Leroy Emerick has seen it all and done it all during a long and distinguished career in Wood River.
Emerick, 89, has served as the city’s mayor, a councilman and head of the recreation department. He has also had a sports complex on Sixth Street named for him. You might call the 1944 East Alton-Wood River High graduate the overseer of Oiler town. He’s a civic-first chief.
“I’ve had a lifelong love affair with the whole community,” said Emerick, who has devoted his energy to bettering Wood River. He and wife, Helen, have been married 71 years. They have four children: Donna, Dale, Dana and Dean.
Emerick added, “I think I’ve had a philosophy that service to humanity is the best work you can do. And I’ve tried to do that throughout my life.”
Projects such as the Wood River Aquatic Center, the East Alton Ice Arena, Quad City Soccer and the Jiveland Teen Club show his imprint. Many other endeavors feature his touch.
“I’ve really been fortunate to have good people around me,” Emerick said. “I’ve been able to surround myself with a lot of people that helped me with projects and events. Strangely enough, God has given me a chance to do a lot of things. I’ve been blessed.”
The Jiveland Teen Center was a prime undertaking. It brought youngsters together and gave them something to do, he said.
“At one time, we had between 1,200 and 1,500 kids throughout the area in it,” Emerick said. “We planned a lot of events, including the after-prom party for the high school kids.”
He’s also “Mr. Softball” to countless others throughout Greater Alton area. Emerick is the senior vice president of the Illinois Amateur Softball Association and helped kick-start numerous tournaments, including the Class C State Co-Ed one that’s 30 years old. He has been affiliated with the ASA for 65 years.
Now, there’s a new event to salute his tireless work through the years. The Leroy Emerick “Shake off the Dust” co-ed tourney debuts April 18 at Moore Park in Alton. It’s appropriate since it will start the softball season. The Class C state one puts the finishing touches on it.
“Most anybody that has touched a softball knows Leroy,” said Brett Stawar, president of the Alton Regional Convention and Visitors Bureau. “It’s amazing how many people know him.”
Stawar added, “When we went to get an ASA bid years ago, Leroy was known as ‘Mr. Softball.’ He has been the king of softball around here for many years.”
So “the king” deserved something more than a pat on the back or a plaque to hang in the wall or throw in the closet.
“Brett wanted to do something for Leroy, so we’re naming the tournament for him,” said Mike Haynes, director of the Alton Recreation Department. “I know doing this is something he will enjoy. It’s a good time and good situation for it.”
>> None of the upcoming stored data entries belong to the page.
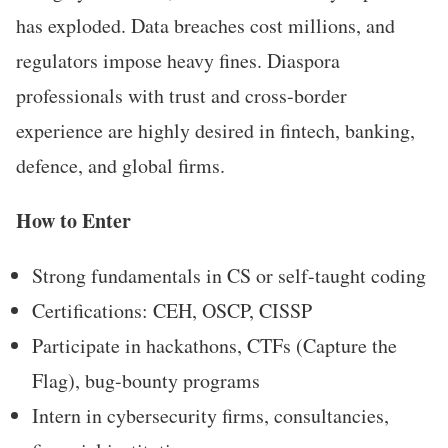
has exploded. Data breaches cost millions, and
regulators impose heavy fines. Diaspora
professionals with trust and cross-border
experience are highly desired in fintech, banking,
defence, and global firms.
How to Enter
Strong fundamentals in CS or self-taught coding
Certifications: CEH, OSCP, CISSP
Participate in hackathons, CTFs (Capture the
Flag), bug-bounty programs
Intern in cybersecurity firms, consultancies,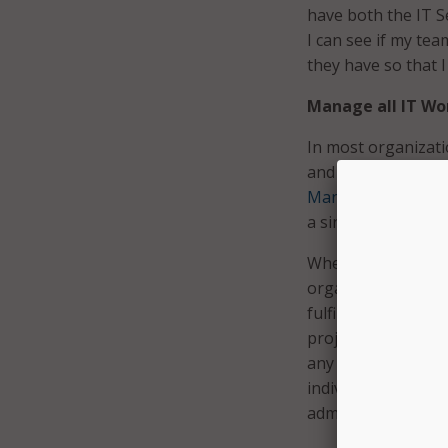
have both the IT 
I can see if my tea
they have so that I
Manage all IT Wo
In most organizati
and projects are 
Management
(ITS
a single, unified p
When resources are
organizations have
fulfilling service 
projects and servic
any given time — 
individually can b
administration inst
Anything that involves softball keeps Emerick percolating.
“He has boundless energy,” Haynes said. “Without him, we wouldn’t have the state tournament here every year. He helps to keep it here in Alton and we appreciate it.”
Stawar added, “Mentally, Leroy is as sharp as a tack. He knows where everything needs to go and he gets it done his way. He’s a classic.”
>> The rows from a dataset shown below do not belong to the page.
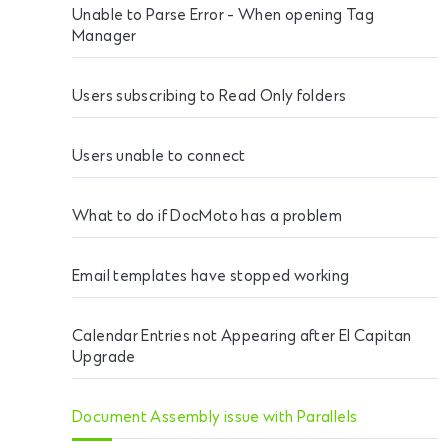
Unable to Parse Error - When opening Tag
Manager
Users subscribing to Read Only folders
Users unable to connect
What to do if DocMoto has a problem
Email templates have stopped working
Calendar Entries not Appearing after El Capitan
Upgrade
Document Assembly issue with Parallels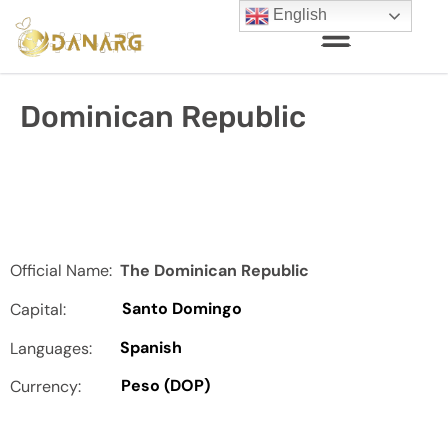
English
Dominican Republic
Official Name:
The Dominican Republic
Santo Domingo
Capital:
Spanish
Languages:
Peso (DOP)
Currency:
Emerick, heralded last week by the RiverBend Growth Association, appreciated the honor.
“I thought it was a nice recommendation,” he said. Son Dana, a local commissioner, will assist him with the Class C State Co-Ed event.
Yet don’t expect Leroy Emerick to slow down too much. It’s not his nature. Softball runs through his veins as much as community service. For him, they have gone hand-in-hand for decades.
“Wood River has been a nice community, with a lot of middle-class people that have worked at the refineries,” he said. “It’s a working-class community and I love it — certainly.”
You don’t have to ask him why. His familiar address explains it.
“I’ve lived in Wood River all my life,” Emerick said.